There was one thing they had that he didn’t however: comradery. His experience travelling alone was going to look a lot different. Part of him had been tempted to ask May what she thought of them journeying together. They were setting off from home at the exact same time; why not combine their travels? But the shrewder part of him knew such an arrangement was bound to cause more harm than good. How was he supposed to get over his big sister if she was the first thing he saw every morning?
Max needed this pokémon adventure more than he realised.

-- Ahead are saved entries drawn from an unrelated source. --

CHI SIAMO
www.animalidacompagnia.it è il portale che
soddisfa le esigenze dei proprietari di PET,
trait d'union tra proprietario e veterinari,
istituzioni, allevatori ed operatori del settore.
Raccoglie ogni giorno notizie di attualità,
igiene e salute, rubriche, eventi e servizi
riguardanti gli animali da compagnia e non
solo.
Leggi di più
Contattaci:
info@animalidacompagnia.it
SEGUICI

The next patron to enter the café pulled his gaze from the babbling Trainers. Her protruding bosom came through the glass door before the rest of her, wrapped in a snug red dress accentuating the curves of her tight, athletic body. She left her chic leather jacket open where prying eyes might feast on her low-cut outfit, on the tops of her scanty-clad breasts bulging out of their confines. A measly pendant sank into her crammed cleavage. The dress ended where her thighs began, smooth legs pouring into tall, black boots that tried hard not to kick the plethora of shopping bags swinging on either side of them.

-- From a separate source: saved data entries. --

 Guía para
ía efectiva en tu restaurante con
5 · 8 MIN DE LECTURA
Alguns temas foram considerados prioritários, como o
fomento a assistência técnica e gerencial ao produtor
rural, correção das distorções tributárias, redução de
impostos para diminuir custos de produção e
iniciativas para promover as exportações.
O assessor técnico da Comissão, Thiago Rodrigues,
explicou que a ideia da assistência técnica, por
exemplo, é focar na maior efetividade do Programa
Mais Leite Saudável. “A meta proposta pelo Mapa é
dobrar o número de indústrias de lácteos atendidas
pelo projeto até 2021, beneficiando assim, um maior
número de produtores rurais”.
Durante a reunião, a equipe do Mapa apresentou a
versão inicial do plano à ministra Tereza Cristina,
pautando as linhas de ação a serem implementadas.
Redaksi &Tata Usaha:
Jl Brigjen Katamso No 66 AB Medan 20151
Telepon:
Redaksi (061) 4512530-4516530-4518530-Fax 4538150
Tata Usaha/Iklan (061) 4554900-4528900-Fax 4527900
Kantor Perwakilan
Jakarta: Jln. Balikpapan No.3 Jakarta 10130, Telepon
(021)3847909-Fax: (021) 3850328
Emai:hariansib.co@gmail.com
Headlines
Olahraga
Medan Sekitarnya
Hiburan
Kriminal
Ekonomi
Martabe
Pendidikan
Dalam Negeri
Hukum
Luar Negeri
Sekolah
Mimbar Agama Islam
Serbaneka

Max hauled his eyes back to her face and barely recognised May with her bandana off and her makeup on. She’d let her hair down in layers, long brunette locks framing her dolled-up features and glossy lips. Heads turned as she strutted her way to his table. Max forgot she’d taken half an hour to get there. Nearly forgot she was his sister.
“I’m so sorry I’m late.” May set down half a dozen shopping bags before pulling out her chair. “Kinda lost track of time.”
“You don’t say?” Max checked his wristwatch to stress the point.
“Oh, come on. Cut me some slack will ya? It’s not like I was shopping all day!”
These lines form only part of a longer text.